We moved out of the POU (Pedatric Oncology Unit) today and into a different area of the 9th floor. I wish we could have stayed in the POU, but moving to this room is a step up as far as getting us out of here. The POU only has 3 rooms and they are so private that you never see what is going on with the other patients there. The room we are in now, is just like the 2nd floor at PCH. Except worse in a way, because the kids seem so much sicker. I cannot even tell you what I have seen on this floor today, but it is something a mother should never have to see or experience. Let’s just say, it left me in tears most of the day. One room in particular is covered in signs about heaven and God and through the window I saw a mommy feeding her baby ice chips, scooping them into her mouth. The doors here are covered in posters that say things like, “Be strong, Be positive, Be brave.” I have had that empty pit in my stomach the entire day again and it is once again thoughts are filling my head like I can’t believe my baby is in the cancer club now. I have been so positive and upbeat lately… this has kind of thrown me for a loop. On top of it all, Woody left today and I guess I need him around more than my independent self thinks. I was so spoiled by having him here with me the entire time. He gives me so much strength and we are such a great team.

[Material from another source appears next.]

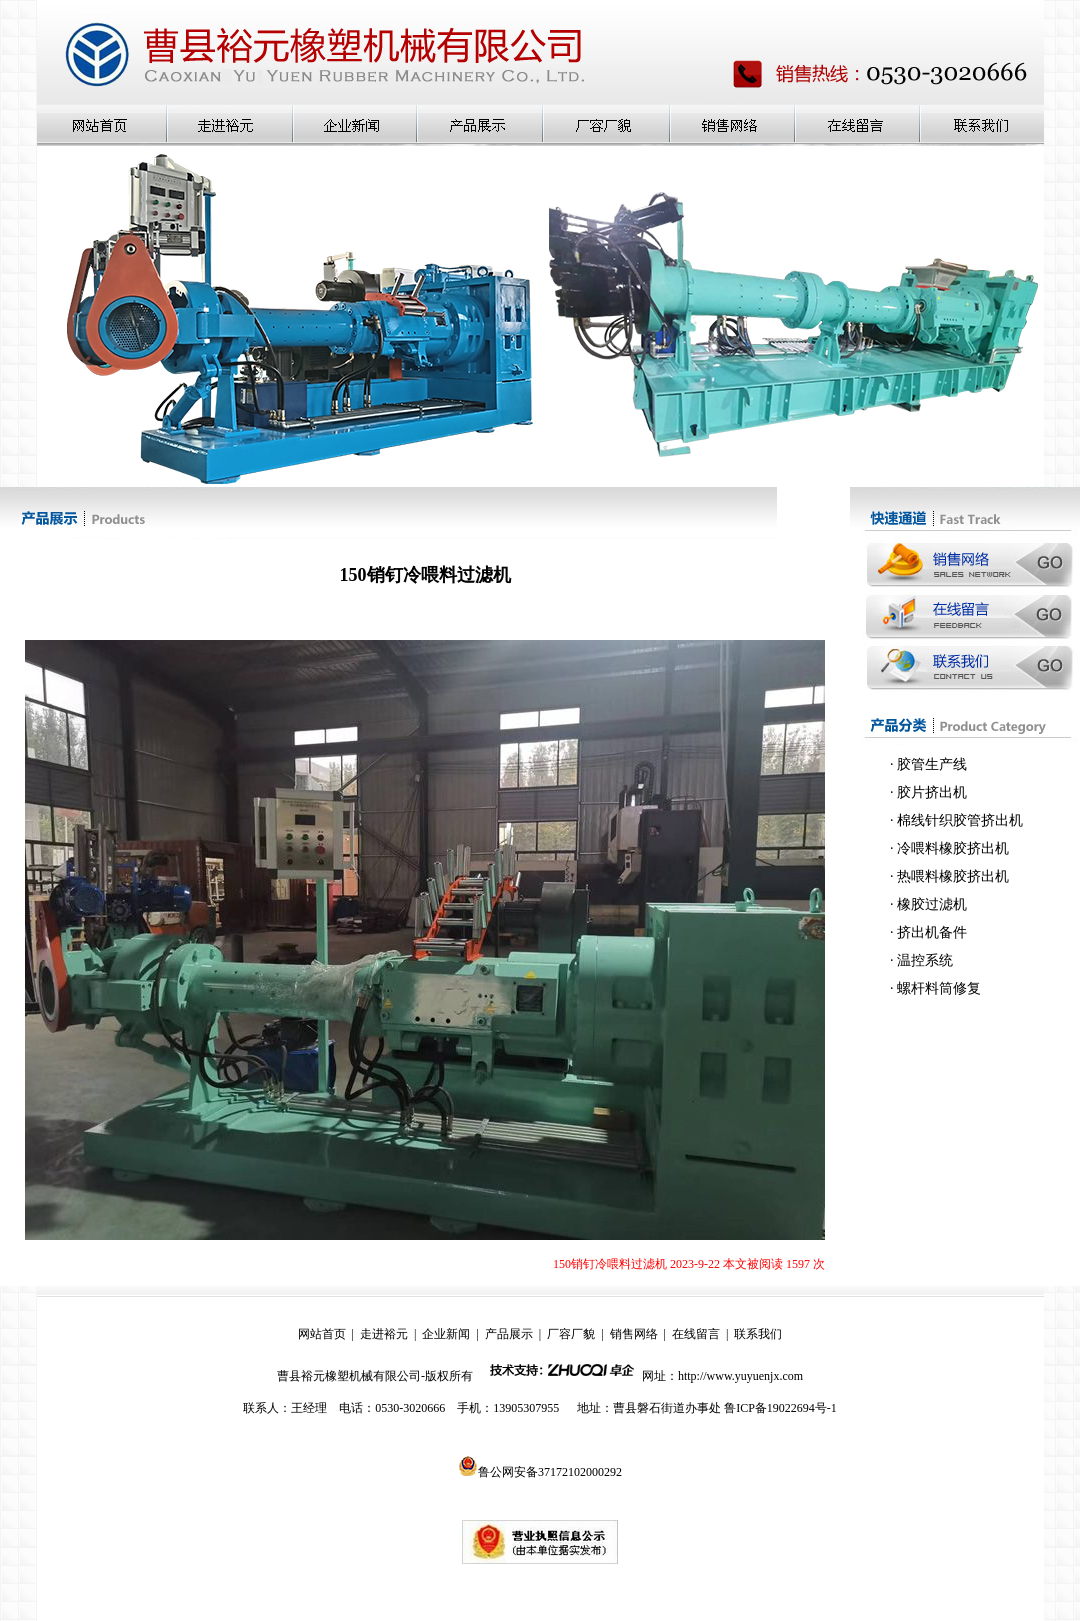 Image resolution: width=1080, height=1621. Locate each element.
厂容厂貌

We have a roommate too. I think the little girl is about 11 and has bone cancer. That’s what I’ve picked up on so far. There hasn’t been a lot of time for chit chat. Ronan spent the day walking around some more. Still trying to do everything himself. He is so sweet. Everything is always, “Please help me.” or “Please hold my hand.” or “Please get me a drink.” He says please before asking me to do anything in his squeaky little voice. He is hurting so badly but is too proud to tell me.
I met a new friend today named Ed. He is somebody that my friend, Niki, reached out to after hearing his story about his son, Jack, and his battle with Neuroblastoma. Jack fought long and hard, but passed away at age 5. It was hard meeting Ed today, the pain in his eyes was undeniable. From the second I saw him though, I felt as if I had known him forever. He sat with me for about 2 hours and we talked about everything. It was comforting to me and hard at the same time. He said it was therapeutic for him which I was surprised to hear him say, but it says a lot about the type of man he is. He left me with a big bear hug and I had tears in my eyes. Today was a very special day and I feel privileged to have learned about his journey. He has been through hell and back and is still standing; with a smile and a laugh that will melt your heart.

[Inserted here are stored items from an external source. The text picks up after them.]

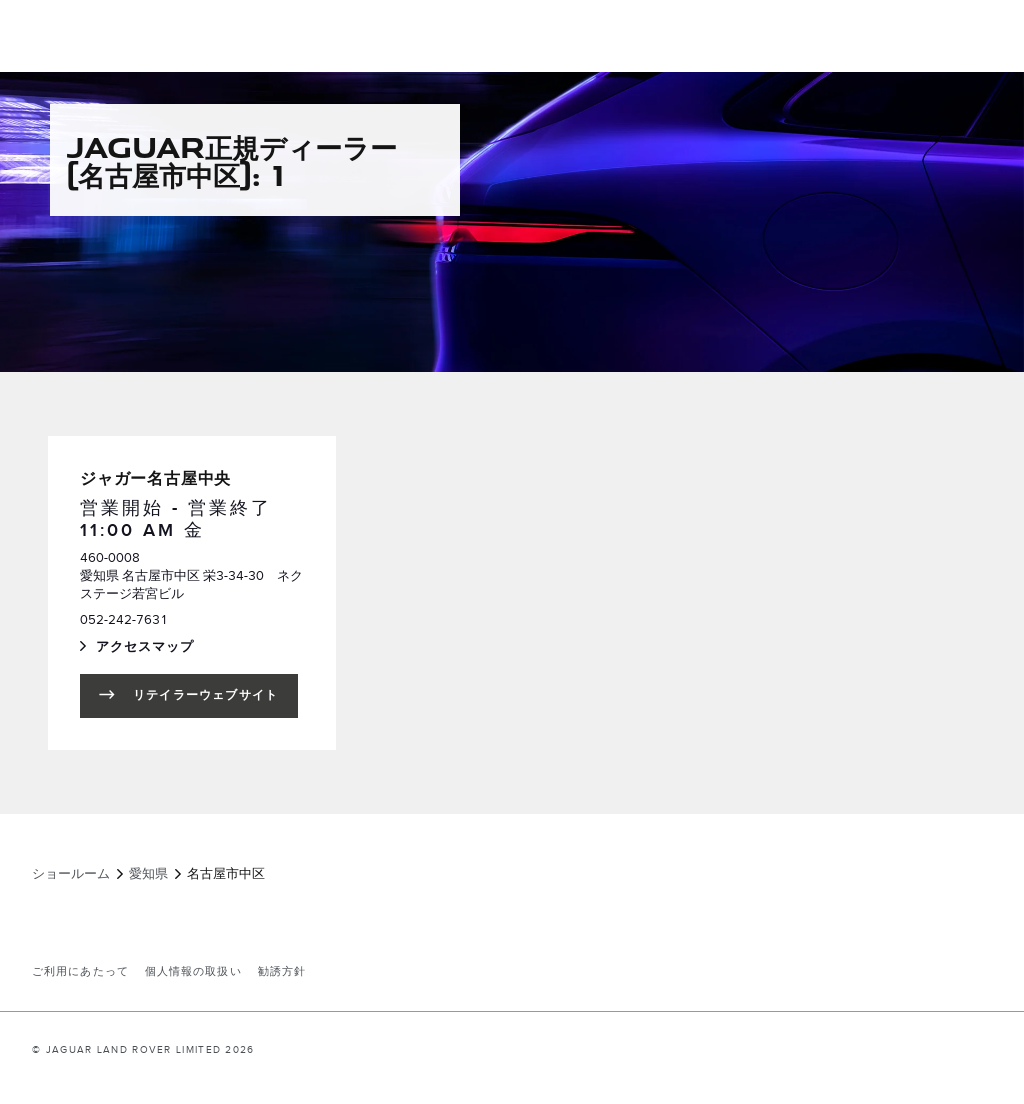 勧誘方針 (282, 972)
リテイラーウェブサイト (205, 695)
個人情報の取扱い (193, 972)
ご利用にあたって (80, 972)
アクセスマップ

Tonight, is the first night that I am really homesick. I guess it’s true…. my home is wherever Woody is, because I know that is why I am feeling this way. Also, I really miss the twins. My heart ached when I talked to them on the phone tonight. I hate being away from them. We are almost done with New York though… I am going to make the most of these next couple of weeks. So glad Tricia gets here tomorrow. That is going to make me a lot less homesick.

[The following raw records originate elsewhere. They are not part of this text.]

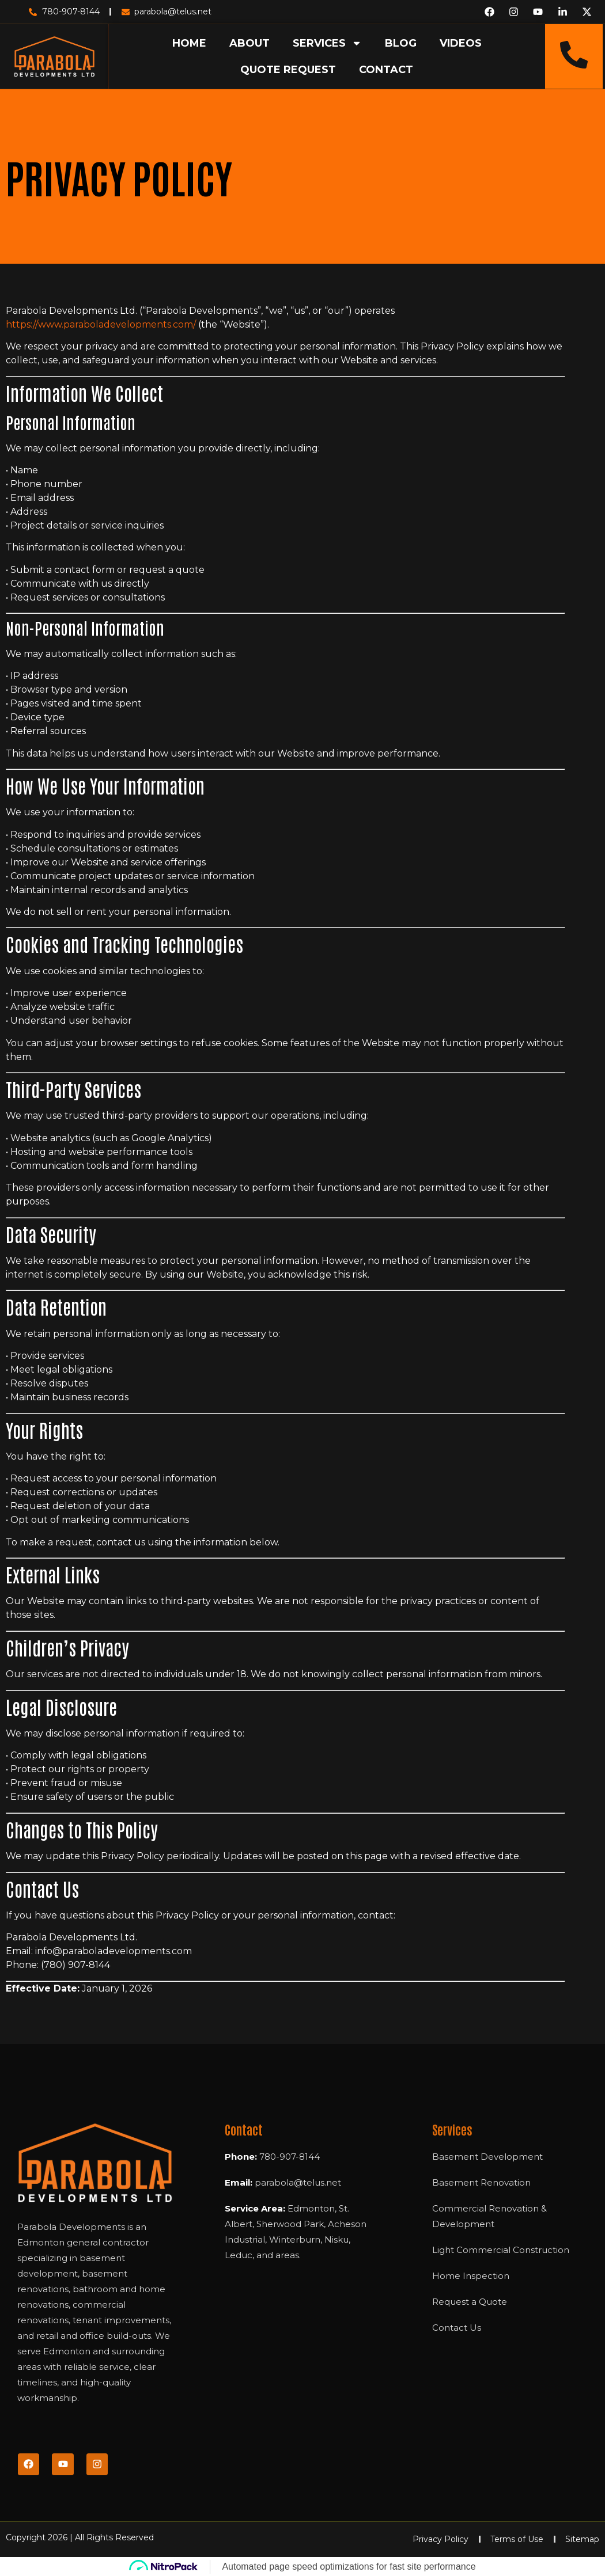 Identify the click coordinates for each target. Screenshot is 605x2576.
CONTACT (386, 69)
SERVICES (327, 43)
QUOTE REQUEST (288, 69)
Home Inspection (470, 2275)
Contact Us (456, 2327)
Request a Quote (469, 2301)
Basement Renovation (481, 2182)
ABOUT (249, 43)
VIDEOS (461, 43)
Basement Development (487, 2156)
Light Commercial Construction (500, 2249)
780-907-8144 (289, 2156)
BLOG (401, 43)
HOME (189, 43)
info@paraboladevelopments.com (113, 1951)
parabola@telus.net (298, 2182)
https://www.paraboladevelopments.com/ (101, 324) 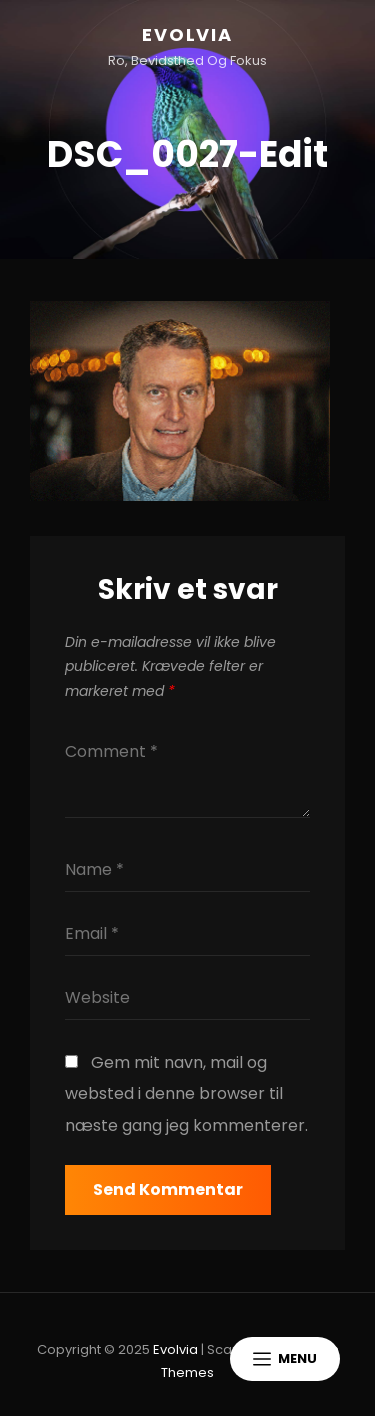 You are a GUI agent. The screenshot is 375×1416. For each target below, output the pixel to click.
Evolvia (187, 34)
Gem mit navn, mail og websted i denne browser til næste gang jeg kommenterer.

Ronan is doing well and Dr. Angel (La Quaglia) came to visit. Ronan gave him a big smile the entire time he was here. It’s like the two of them share a secret now… they have a special bond. My friend Pam’s husband, Larry, told me that Dr. La Quaglia walks on water to them. I couldn’t agree more.
My Xanex, that I NEVER take, is starting to kick in. Thank god. I was feeling like I was going to jump out of my own skin all day today. I need a night of sleep without nightmares. My dreams are so vivid anymore. The night before Ronan’s surgery, I had a dream all about it. Everything turned out perfectly, Ronan was fine, and then Woody had to share the news with me that he had an inoperable brain tumor. WTF is that all about?? My baby was saved, but my husband was now dying. I remember everything about that dream so vividly, down to every single person that was in it. I woke up thinking it was real. I’ve never had dreams like this in my life. They are so real, it is scary. Sleep is hard now because I wake up so often, because of a nightmare or because of worrying. Hopefully there will come a time when it will once again be peaceful for me again. WIth that said, head hitting the pillow, asap. G’nite, sleep tight, love to you all.